I have decided that I must stop moaning about the low catch totals at my CES this year. It is pretty clear what has happened: Blue & Great Tits have had a bad year; summer migrants just kept moving away from the rain in May, so they are not on site. Something that was very obvious this morning when I didn’t catch a single Blackcap, Whitethroat, Lesser Whitethroat or Willow Warbler.
So, what was good about this morning? The stand-out for me was the first juvenile Green Woodpecker of the year:
Mind, I am not sure it was impressed as it poked its tongue out at me:
It flew off strongly over the tree-tops when released. What particularly pleased me about this bird is that I caught an adult female with an extremely well-developed brood patch at my session on the 16th June. Both birds were caught in the same set of nets and I am hopeful that this means she has successfully reared her brood.
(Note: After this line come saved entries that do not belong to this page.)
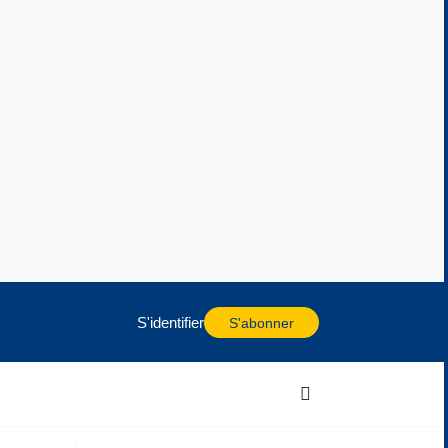
S'identifier
S'abonner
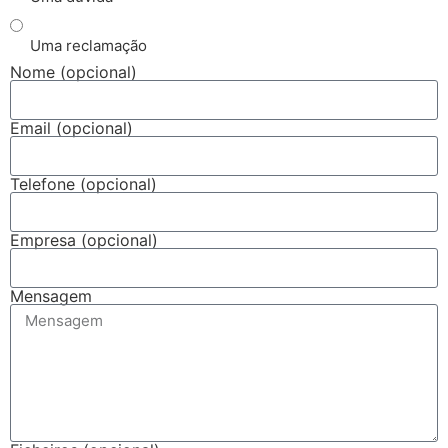
Uma reclamação
Nome (opcional)
Email (opcional)
Telefone (opcional)
Empresa (opcional)
Mensagem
I don’t catch many Green Woodpeckers: only 15 since 1st January 2013. Of those, all bar one, caught at Somerford Common in August 2016, have been caught at Lower Moor Farm. All of those, bar one, has been caught in the Wildlife Refuge area. This is not really surprising, as the refuge area is absolutely dotted with ants’ nests. The mounds make walking around there quite a trip hazard but massively attractive as a food source for these specialist feeders.
The other pleasing catch was my second juvenile Garden Warbler of this season at Lower Moor Farm:
I love the haughty expression. This bird, very unusually, sat on the palm of my hand for 30 seconds before flying off when I released it. Bullfinches will do that but not many others and this was a first for me with this species. This is a key reason for ensuring you put a hand under the bird when you release them: sometimes they don’t realise that they have been released.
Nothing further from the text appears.